▶ [Directions for this task] Copy the lines below that contain "pode".

▶ [Working data]
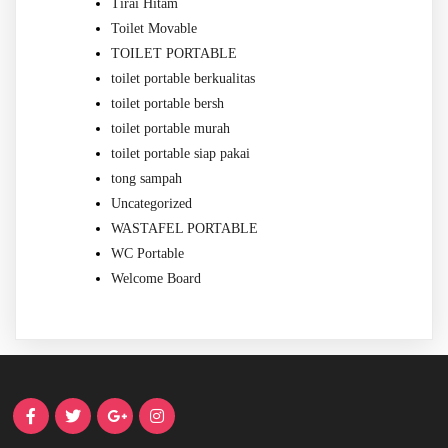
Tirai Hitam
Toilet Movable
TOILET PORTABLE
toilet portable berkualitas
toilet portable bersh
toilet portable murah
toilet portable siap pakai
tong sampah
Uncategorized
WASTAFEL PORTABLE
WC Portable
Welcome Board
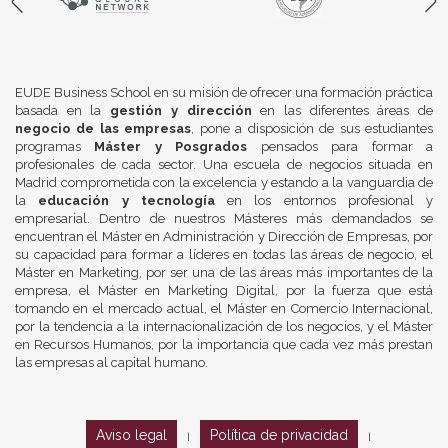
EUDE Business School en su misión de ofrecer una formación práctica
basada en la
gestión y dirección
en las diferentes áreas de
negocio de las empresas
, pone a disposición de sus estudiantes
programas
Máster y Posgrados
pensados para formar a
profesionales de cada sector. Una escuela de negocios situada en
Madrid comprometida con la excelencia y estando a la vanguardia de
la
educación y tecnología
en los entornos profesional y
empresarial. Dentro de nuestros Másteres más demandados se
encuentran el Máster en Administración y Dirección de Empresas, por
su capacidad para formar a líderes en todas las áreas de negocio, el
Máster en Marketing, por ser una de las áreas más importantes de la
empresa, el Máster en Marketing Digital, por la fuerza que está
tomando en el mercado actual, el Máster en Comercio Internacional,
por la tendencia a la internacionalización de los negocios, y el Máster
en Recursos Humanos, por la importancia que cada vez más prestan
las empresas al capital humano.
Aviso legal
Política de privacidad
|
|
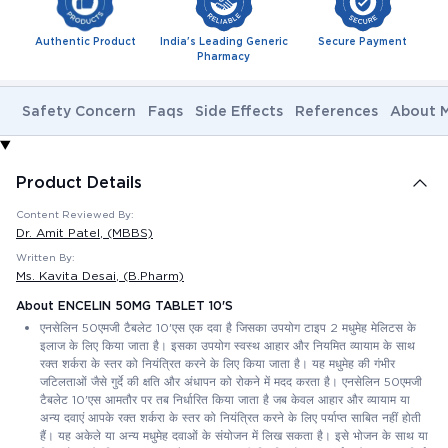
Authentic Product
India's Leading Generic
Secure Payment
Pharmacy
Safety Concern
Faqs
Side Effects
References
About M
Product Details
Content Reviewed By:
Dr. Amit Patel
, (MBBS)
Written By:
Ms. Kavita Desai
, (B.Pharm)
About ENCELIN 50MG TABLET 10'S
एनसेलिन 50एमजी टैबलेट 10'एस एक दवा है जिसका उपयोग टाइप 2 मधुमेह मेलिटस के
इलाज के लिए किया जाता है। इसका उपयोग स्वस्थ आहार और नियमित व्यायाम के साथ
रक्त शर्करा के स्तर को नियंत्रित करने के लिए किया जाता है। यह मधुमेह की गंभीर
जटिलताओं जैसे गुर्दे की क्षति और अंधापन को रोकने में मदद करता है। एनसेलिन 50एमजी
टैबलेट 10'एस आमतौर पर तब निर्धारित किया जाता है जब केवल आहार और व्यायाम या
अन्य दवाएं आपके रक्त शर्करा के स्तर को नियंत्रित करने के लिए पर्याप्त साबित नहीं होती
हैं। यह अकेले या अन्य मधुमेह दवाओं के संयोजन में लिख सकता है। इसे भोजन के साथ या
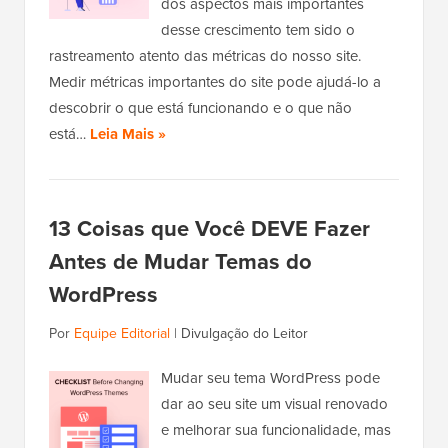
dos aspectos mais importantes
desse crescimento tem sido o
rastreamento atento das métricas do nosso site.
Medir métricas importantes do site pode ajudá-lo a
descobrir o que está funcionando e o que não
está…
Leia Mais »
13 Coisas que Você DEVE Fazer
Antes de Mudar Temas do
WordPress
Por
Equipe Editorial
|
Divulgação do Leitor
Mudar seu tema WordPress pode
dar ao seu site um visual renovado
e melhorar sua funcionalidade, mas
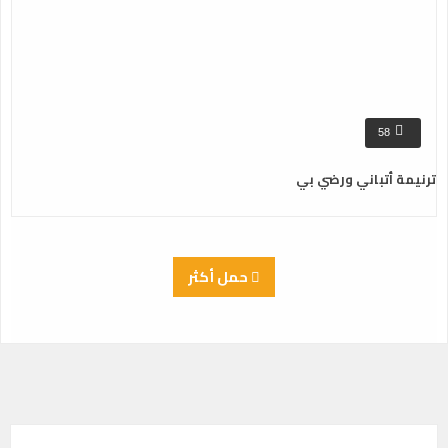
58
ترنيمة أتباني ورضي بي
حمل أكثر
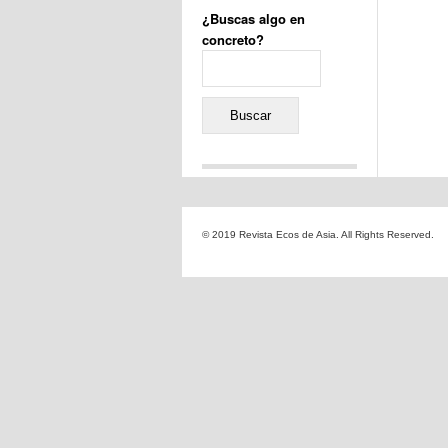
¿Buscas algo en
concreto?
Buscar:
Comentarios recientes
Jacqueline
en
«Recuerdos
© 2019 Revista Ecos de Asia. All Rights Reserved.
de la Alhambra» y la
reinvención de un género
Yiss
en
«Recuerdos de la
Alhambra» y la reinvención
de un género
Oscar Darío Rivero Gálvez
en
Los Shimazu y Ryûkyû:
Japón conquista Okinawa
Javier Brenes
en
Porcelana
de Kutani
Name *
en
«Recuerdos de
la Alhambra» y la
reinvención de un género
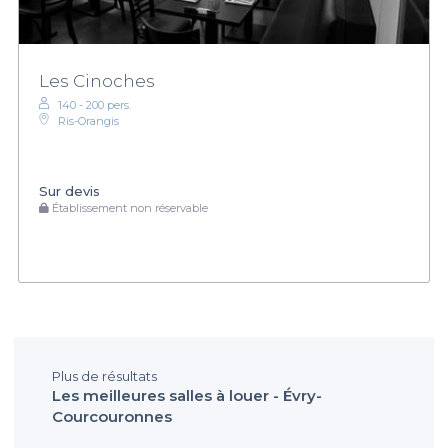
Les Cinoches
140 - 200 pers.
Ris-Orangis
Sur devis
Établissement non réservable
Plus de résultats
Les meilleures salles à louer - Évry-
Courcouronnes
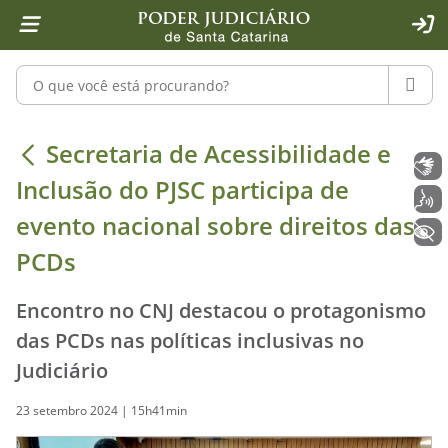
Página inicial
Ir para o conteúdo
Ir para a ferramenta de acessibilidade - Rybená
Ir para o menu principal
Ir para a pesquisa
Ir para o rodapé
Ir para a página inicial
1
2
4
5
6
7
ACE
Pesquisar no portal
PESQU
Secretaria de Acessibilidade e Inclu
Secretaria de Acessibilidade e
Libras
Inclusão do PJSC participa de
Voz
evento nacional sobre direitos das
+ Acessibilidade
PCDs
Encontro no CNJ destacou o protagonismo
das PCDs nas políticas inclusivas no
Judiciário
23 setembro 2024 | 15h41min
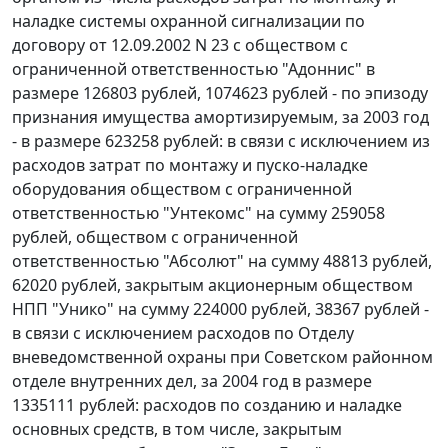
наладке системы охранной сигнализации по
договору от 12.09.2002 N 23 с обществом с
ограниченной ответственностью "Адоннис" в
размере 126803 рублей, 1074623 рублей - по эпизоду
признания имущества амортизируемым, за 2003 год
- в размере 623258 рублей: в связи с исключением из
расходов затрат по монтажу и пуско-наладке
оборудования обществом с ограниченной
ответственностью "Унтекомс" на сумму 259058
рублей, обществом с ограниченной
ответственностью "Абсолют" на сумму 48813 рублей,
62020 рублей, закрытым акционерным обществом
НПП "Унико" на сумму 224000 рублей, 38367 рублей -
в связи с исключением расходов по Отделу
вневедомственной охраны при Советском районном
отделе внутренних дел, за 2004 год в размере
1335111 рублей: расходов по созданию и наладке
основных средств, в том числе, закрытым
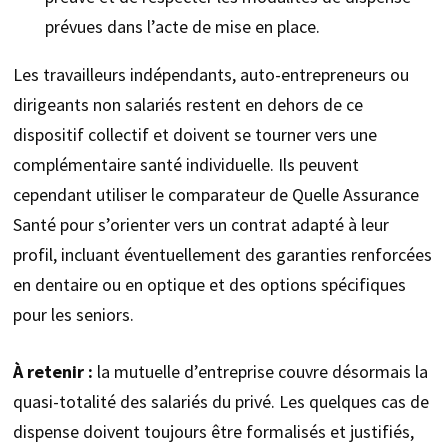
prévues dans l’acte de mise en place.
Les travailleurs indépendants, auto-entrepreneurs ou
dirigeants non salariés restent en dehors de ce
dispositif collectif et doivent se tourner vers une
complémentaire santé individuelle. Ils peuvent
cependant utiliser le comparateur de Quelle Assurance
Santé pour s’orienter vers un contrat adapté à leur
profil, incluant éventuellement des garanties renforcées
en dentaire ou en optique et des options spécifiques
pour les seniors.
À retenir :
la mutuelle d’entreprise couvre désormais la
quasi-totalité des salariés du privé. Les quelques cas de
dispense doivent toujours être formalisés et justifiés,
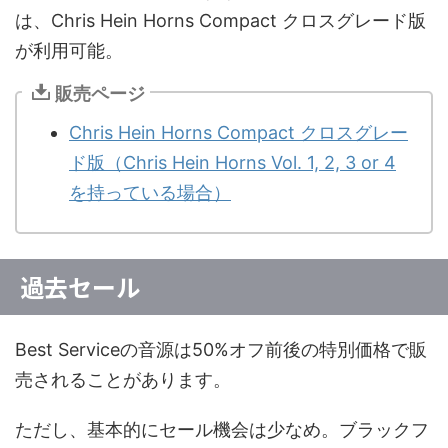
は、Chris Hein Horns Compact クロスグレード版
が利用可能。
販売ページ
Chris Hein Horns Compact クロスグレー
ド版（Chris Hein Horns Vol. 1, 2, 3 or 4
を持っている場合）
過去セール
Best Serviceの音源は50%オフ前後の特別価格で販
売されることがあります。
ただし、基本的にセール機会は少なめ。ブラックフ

▶ [Exercise solution]
Medir métricas importantes do site pode ajudá-lo a
Mudar seu tema WordPress pode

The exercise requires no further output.